In Havana's large indoor tourist marketplace, the atmosphere was reminiscent of a Middle Eastern bazaar. Hundreds of small booths were dressed like the store windows of a tourist shop and squeezed together in a building the size of an airplane hangar. The barkers competed for the attention of tourists trying to navigate the narrow, crowded aisles. Inside the booths, sales people negotiated prices for their wares - which were just like the goods in the booth next door.

Negotiating With Communists?

At one booth, I asked the merchant how much her tee-shirts cost. Her eyes lit up as she started to explain that her products had many prices. "For you, they will be different than for someone else."
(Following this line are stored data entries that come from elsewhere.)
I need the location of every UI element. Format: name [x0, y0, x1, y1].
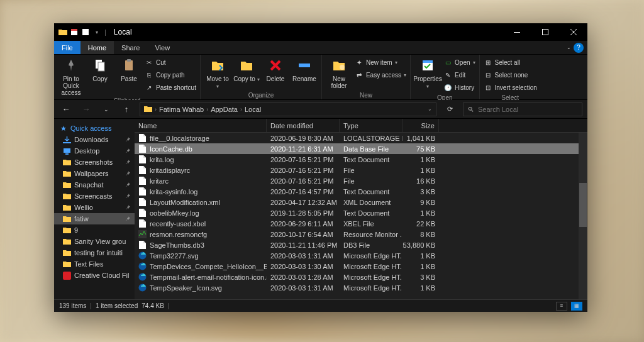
sidebar-item[interactable]: Sanity View grou: [54, 236, 135, 247]
pin-quick-access-button[interactable]: Pin to Quick access: [58, 57, 84, 96]
file-row[interactable]: kritarc2020-07-16 5:21 PMFile16 KB: [135, 175, 587, 186]
file-date: 2020-11-21 11:46 PM: [267, 241, 340, 249]
file-row[interactable]: SageThumbs.db32020-11-21 11:46 PMDB3 Fil…: [135, 240, 587, 250]
file-row[interactable]: krita-sysinfo.log2020-07-16 4:57 PMText …: [135, 186, 587, 197]
sidebar-item[interactable]: Wellio📌︎: [54, 202, 135, 213]
breadcrumb-segment[interactable]: Local: [245, 106, 261, 113]
forward-button[interactable]: →: [79, 102, 93, 116]
sidebar-item[interactable]: Desktop📌︎: [54, 145, 135, 157]
tab-file[interactable]: File: [54, 41, 80, 54]
breadcrumb-segment[interactable]: Fatima Wahab: [159, 106, 204, 113]
recent-dropdown[interactable]: ⌄: [99, 102, 113, 116]
history-button[interactable]: 🕑History: [443, 82, 475, 93]
pin-icon: 📌︎: [125, 182, 131, 188]
file-size: 3 KB: [402, 188, 439, 196]
breadcrumb[interactable]: › Fatima Wahab› AppData› Local ⌄: [140, 102, 436, 116]
tab-home[interactable]: Home: [80, 41, 114, 54]
file-row[interactable]: recently-used.xbel2020-06-29 6:11 AMXBEL…: [135, 218, 587, 229]
file-row[interactable]: file__0.localstorage2020-06-19 8:30 AMLO…: [135, 133, 587, 143]
sidebar-item[interactable]: fatiw📌︎: [54, 213, 135, 224]
copy-to-button[interactable]: Copy to ▾: [233, 57, 260, 83]
sidebar-item[interactable]: testing for intuiti: [54, 247, 135, 258]
refresh-button[interactable]: ⟳: [443, 102, 457, 116]
sidebar-item[interactable]: Snapchat📌︎: [54, 179, 135, 190]
column-type[interactable]: Type: [340, 119, 402, 132]
up-button[interactable]: ↑: [119, 102, 133, 116]
scrollbar-thumb[interactable]: [579, 183, 587, 227]
file-name: resmon.resmoncfg: [150, 231, 207, 238]
details-view-button[interactable]: ≡: [556, 302, 567, 311]
tab-share[interactable]: Share: [114, 41, 147, 54]
help-icon[interactable]: ?: [574, 43, 584, 53]
file-date: 2020-06-19 8:30 AM: [267, 135, 340, 142]
sidebar-item[interactable]: 9: [54, 224, 135, 236]
sidebar-item[interactable]: Creative Cloud Fil: [54, 270, 135, 281]
copy-path-button[interactable]: ⎘Copy path: [145, 69, 196, 80]
sidebar-item[interactable]: Screencasts📌︎: [54, 190, 135, 202]
sparkle-icon: ✦: [355, 58, 364, 67]
select-none-button[interactable]: ⊟Select none: [484, 69, 537, 80]
qat-dropdown-icon[interactable]: ▾: [92, 27, 102, 37]
breadcrumb-segment[interactable]: AppData: [211, 106, 238, 113]
quick-access-header[interactable]: ★Quick access: [54, 123, 135, 134]
sidebar-item[interactable]: Wallpapers📌︎: [54, 168, 135, 179]
breadcrumb-history-icon[interactable]: ⌄: [428, 106, 432, 112]
edit-button[interactable]: ✎Edit: [443, 69, 475, 80]
file-row[interactable]: Tempmail-alert-email-notification-icon.s…: [135, 272, 587, 282]
back-button[interactable]: ←: [59, 102, 73, 116]
sidebar-item-label: Sanity View grou: [74, 238, 126, 245]
paste-button[interactable]: Paste: [116, 57, 142, 82]
invert-selection-button[interactable]: ⊡Invert selection: [484, 82, 537, 93]
folder-icon: [58, 27, 68, 37]
maximize-button[interactable]: [531, 23, 559, 41]
file-date: 2020-07-16 5:21 PM: [267, 156, 340, 163]
column-size[interactable]: Size: [402, 119, 439, 132]
ribbon-collapse-icon[interactable]: ⌄: [567, 45, 571, 50]
file-row[interactable]: TempSpeaker_Icon.svg2020-03-03 1:31 AMMi…: [135, 282, 587, 293]
open-button[interactable]: ▭Open ▾: [443, 57, 475, 68]
file-row[interactable]: IconCache.db2020-11-21 6:31 AMData Base …: [135, 143, 587, 154]
tab-view[interactable]: View: [147, 41, 177, 54]
menu-tabs: File Home Share View ⌄ ?: [54, 41, 587, 55]
file-row[interactable]: kritadisplayrc2020-07-16 5:21 PMFile1 KB: [135, 165, 587, 175]
file-row[interactable]: krita.log2020-07-16 5:21 PMText Document…: [135, 154, 587, 165]
easy-access-button[interactable]: ⇄Easy access ▾: [355, 69, 406, 80]
qat-new-icon[interactable]: [80, 27, 91, 37]
minimize-button[interactable]: [502, 23, 531, 41]
file-row[interactable]: LayoutModification.xml2020-04-17 12:32 A…: [135, 197, 587, 207]
copy-button[interactable]: Copy: [87, 57, 113, 82]
file-size: 3 KB: [402, 273, 439, 281]
thumbnails-view-button[interactable]: ▦: [571, 302, 582, 311]
file-name: krita.log: [150, 156, 174, 163]
file-icon: [138, 134, 147, 142]
cut-button[interactable]: ✂Cut: [145, 57, 196, 68]
select-all-button[interactable]: ⊞Select all: [484, 57, 537, 68]
new-item-button[interactable]: ✦New item ▾: [355, 57, 406, 68]
sidebar-item[interactable]: Downloads📌︎: [54, 134, 135, 145]
search-box[interactable]: 🔍︎: [463, 102, 582, 116]
svg-rect-2: [82, 29, 89, 35]
file-type: Text Document: [340, 156, 402, 163]
folder-icon: [63, 204, 71, 212]
close-button[interactable]: [559, 23, 587, 41]
paste-shortcut-button[interactable]: ↗Paste shortcut: [145, 82, 196, 93]
file-row[interactable]: Temp32277.svg2020-03-03 1:31 AMMicrosoft…: [135, 250, 587, 261]
file-row[interactable]: resmon.resmoncfg2020-10-17 6:54 AMResour…: [135, 229, 587, 240]
file-row[interactable]: TempDevices_Compete_HelloIcon__Blue...20…: [135, 261, 587, 272]
delete-button[interactable]: Delete: [262, 57, 289, 82]
sidebar-item[interactable]: Text Files: [54, 258, 135, 270]
scrollbar[interactable]: [579, 133, 587, 299]
file-type: Microsoft Edge HT...: [340, 252, 402, 260]
move-to-button[interactable]: Move to ▾: [204, 57, 231, 90]
search-input[interactable]: [478, 106, 578, 113]
rename-button[interactable]: Rename: [291, 57, 318, 82]
file-icon: [138, 284, 147, 292]
properties-button[interactable]: Properties ▾: [414, 57, 441, 90]
column-name[interactable]: Name: [135, 119, 267, 132]
address-bar: ← → ⌄ ↑ › Fatima Wahab› AppData› Local ⌄…: [54, 100, 587, 119]
file-row[interactable]: oobelibMkey.log2019-11-28 5:05 PMText Do…: [135, 207, 587, 218]
column-date[interactable]: Date modified: [267, 119, 340, 132]
qat-properties-icon[interactable]: [69, 27, 79, 37]
new-folder-button[interactable]: New folder: [326, 57, 352, 89]
sidebar-item[interactable]: Screenshots📌︎: [54, 157, 135, 168]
At first, I mistook her comment as an attempt to flatter me, to convince me that she was about to offer me a uniquely low price. As she continued, however, her meaning became clearer. With words and motions, she acted out the process of offer and counter-offer, demonstrating that the price of anything I wanted to buy would depend on my bargaining skills.

Every transaction seemed to include some amount of negotiating. The evidence of a free-market mentality was so prevalent throughout Havana that one could easily have concluded that Cuban Communism was a thing of the past... until it was time to pay.

Two Different Cuban Pesos: Tourist & Local

The duality of Cuba is most clearly represented in its currency system. On the one hand, the infusion of money spent by visitors from other countries is too valuable to turn away. On the other, a communist government that doles out rations, provides education and health care, and tightly controls the economy cannot afford to let the value of its money rise and fall with an open market. Cuba seems to have solved the problem by creating two parallel pesos.

The pesos earned and spent by Cubans are of one variety, called CUP (pronounced "coop"). They have very little value outside Cuba, but locals use CUPs when dealing with each other.

Foreigners, however, are required to use a different peso, called the CUC (pronounced "kook"). CUCs cost about 25 times more than CUPs, and they fluctuate with the worldwide currency markets.

The exchange rate for the CUC is approximately even with the U.S. dollar, except that converting U.S. money triggers a 10% tax at the start of the transaction. Well-informed American tourists exchange their U.S. dollars for Canadian dollars or Euros before leaving home. Those currencies don't trigger the 10 percent tax, leaving the visitor with more money to spend.

By creating a second tier of currency, Cuba has created a hybrid economy. The local currency allows the communist government to finance food distribution, schools, and hospitals, while giving residents access to stores, restaurants, and supermarkets where they can spend CUPs to supplement their rations. Meanwhile, in the parallel Cuban universe, an economy for foreigners (in CUC) is filled with products and services few Cubans can afford. Within this second-tier economy, Cubans are encouraged to generate an income stream of their own, and many appear to have done so.

The video below is a look at 30-seconds of the stroll through a Cuban street market on the way back to the Adonia in Cienfuegos, Cuba.

My Cuban Education

The recent thaw in U.S.-Cuban relations has provided an opportunity for Americans to visit the island, but only under certain conditions. The U.S. government requires its citizens to sign an affidavit saying that we are "traveling for the purpose of participating in people-to-people and educational exchanges." I certainly learned a lot in my week-long visit.

Contrary to popular (American) belief, the Cuba I visited has not been cut off from the world for the last five decades. Instead, the U.S. has been isolated from Cuba, while the island has matured -- developing a tourist trade and transforming its economy in a way that gives individuals an opportunity to benefit from their own work.

Essentially, my first Cuban lesson was a big one: Everything I thought I knew about Cuba was wrong.